Multifunctional Core@Satellite Magnetic Particles for Magnetoresistive Biosensors

Abstract

Magnetoresistive (MR) biosensors combine distinctive features such as small size, low cost, good sensitivity, and propensity to be arrayed to perform multiplexed analysis. Magnetic nanoparticles (MNPs) are the ideal target for this platform, especially if modified not only to overcome their intrinsic tendency to aggregate and lack of stability but also to realize an interacting surface suitable for biofunctionalization without strongly losing their magnetic response. Here, we describe an MR biosensor in which commercial MNP clusters were coated with gold nanoparticles (AuNPs) and used to detect human IgG in water using an MR biochip that comprises six sensing regions, each one containing five U-shaped spin valve sensors. The isolated AuNPs (satellites) were stuck onto an aggregate of individual iron oxide crystals (core) so that the resulting core@satellite magnetic particles (CSMPs) could be functionalized by the photochemical immobilization technique-an easy procedure that leads to oriented antibodies immobilized upright onto gold. The morphological, optical, hydrodynamic, magnetic, and surface charge properties of CSMPs were compared with those exhibited by the commercial MNP clusters showing that the proposed coating procedure endows the MNP clusters with stability and ductility without being detrimental to magnetic properties. Eventually, the high-performance MR biosensor allowed us to detect human IgG in water with a detection limit of 13 pM (2 ng mL^-1). Given its portability, the biosensor described in this paper lends itself to a point-of-care device; moreover, the features of the MR biochip also make it suitable for multiplexed analysis.

Figure 1

a) Commercial MNP (Fe₃O₄ MNP) clusters (diameter ≈ 250 nm) were coated with smaller AuNPs (diameter approximately 15–20 nm). The resulting CSMPs were functionalized by means of the PIT. (b) Schematic representation (not in scale) of the MR chip detection system. The gold pad over the SV sensor was functionalized by PIT as well. The Abs on the chip surface captured the targets in solution.
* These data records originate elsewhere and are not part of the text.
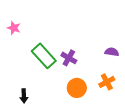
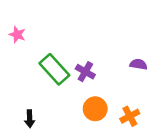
orange cross: (107, 82) -> (130, 116), moved

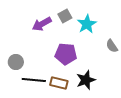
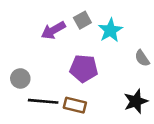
black star: (86, 80) -> (136, 101), moved

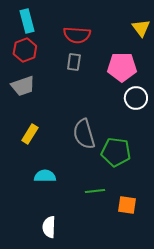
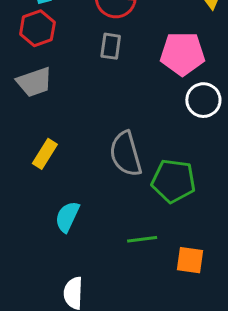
cyan semicircle: (45, 176) -> (67, 217), turned -65

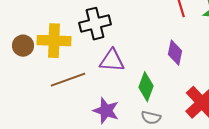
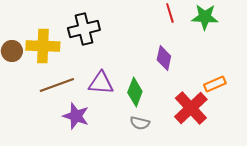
purple triangle: (112, 61) -> (101, 83), moved
purple star: (106, 111) -> (76, 116), moved

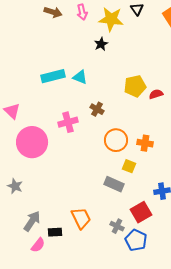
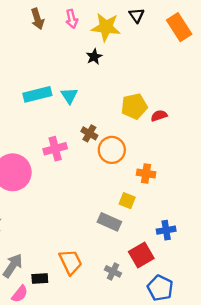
brown arrow: (53, 12) -> (37, 19), turned 54
cyan triangle: (80, 77) -> (69, 96), turned 35
orange circle: (116, 140) -> (112, 150), moved
blue pentagon: (136, 240) -> (160, 288), moved

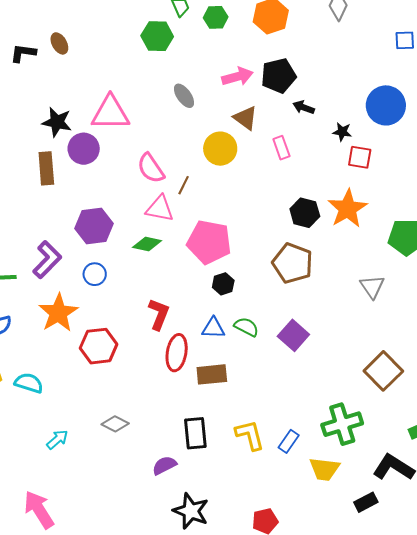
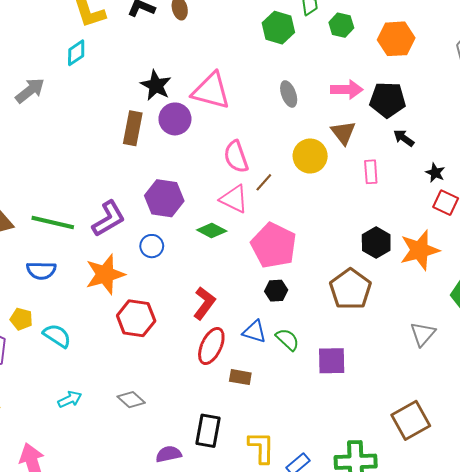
purple square: (293, 335) -> (332, 361), turned 32
brown rectangle: (212, 374) -> (240, 377), size x0.7

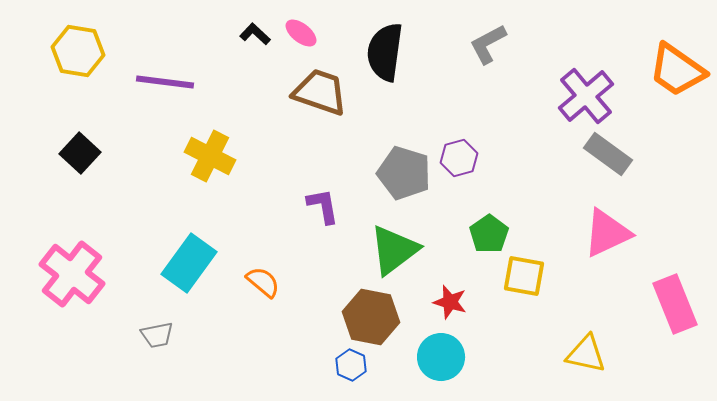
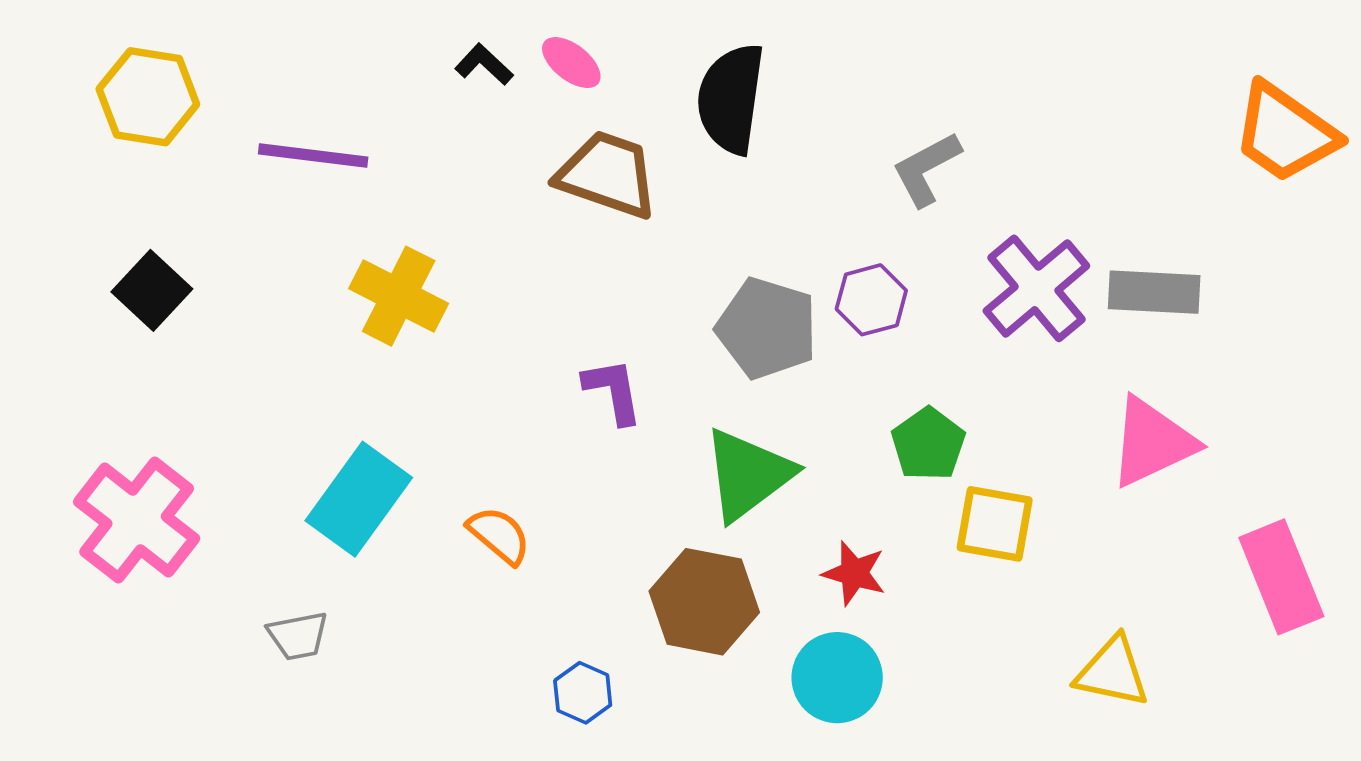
gray L-shape: (488, 44) -> (926, 169), moved
purple cross: (586, 96) -> (1036, 288), moved
gray rectangle: (608, 154) -> (1154, 292), turned -33
blue hexagon: (351, 365) -> (583, 693), moved

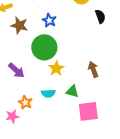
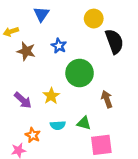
black semicircle: (100, 16) -> (114, 41), size x1.6
green circle: (44, 47) -> (80, 73), moved
yellow star: (56, 68) -> (51, 96), moved

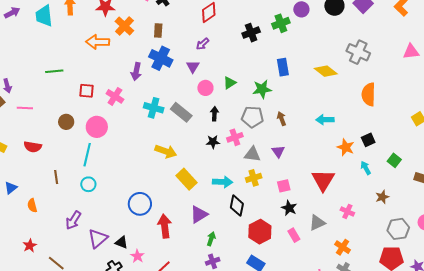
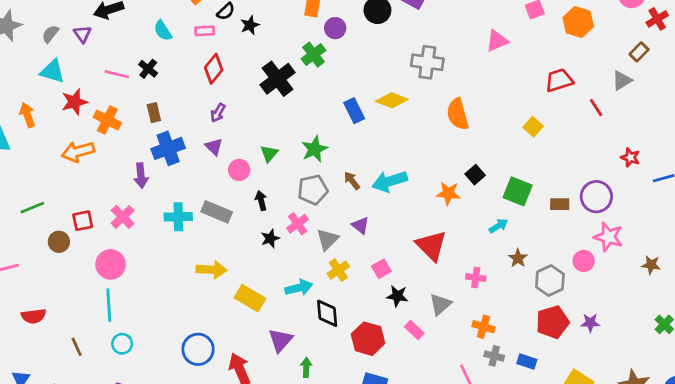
black cross: (251, 33) -> (278, 79), size x1.4
blue cross: (161, 58) -> (168, 148), turned -30
blue rectangle: (283, 67) -> (354, 111), moved
pink cross: (115, 96) -> (123, 217), turned 30
cyan arrow: (325, 120) -> (390, 181), moved, size x1.4
brown circle: (66, 122) -> (59, 242), moved
gray triangle: (252, 154) -> (327, 239), turned -36
green square: (394, 160) -> (518, 191), size x1.5
cyan arrow: (366, 168) -> (498, 226), moved, turned 104
brown star: (382, 197) -> (518, 258), moved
Subsequently, functionalized CSMPs recognized the target, and a “sandwich” was formed. The fringe magnetic field due to CSMPs changed the magnetization of the free layer of the SV sensor, and the resulting flux difference was detected as a resistance change.

Figure 2

TEM micrographs at different magnification of (a–c) MNP clusters from the stock and (d–f) CSMPs. AuNPs with diameter approximately 15–20 nm are clearly visible on the surface of MNP clusters whose length scale is approximately 250 nm [panels (c,f)].

Figure 3

Black and red colors refer to the aqueous solutions of MNP clusters and CSMPs, respectively. (a) Size distributions retrieved from DLS measurements. (b) Zeta potential distributions. (c) Experimental (solid lines) and simulated (dashed lines) extinction spectra of MNP clusters and CSMPs, respectively. The extinction peak at 567 nm signaled the growth of AuNPs onto the MNP cluster surfaces after the coating process. (d) Hysteresis loops obtained by a VSM. Data are normalized to the total mass without subtracting the gold contribution.

Figure 4

(a) Dose–response curve. Experimental data were fitted to eq 1. Each data point was duplicated with a different biochip. (b) Sensor specificity. The signal obtained with Abs other than human IgG is compatible with blank.

Figure 5

Typical dynamic response of the MR biosensor (sensorgram). The y-axis shows the potential difference across the chip, and the x-axis shows the time interval. The green line represents the response of the sensor in each of the following steps: (I) voltage baseline acquisition (flow rate 50 μL min^–1), (II) CSMPs interacting with the sensor (static), and (III) washing step (flow rate 150 μL min^–1).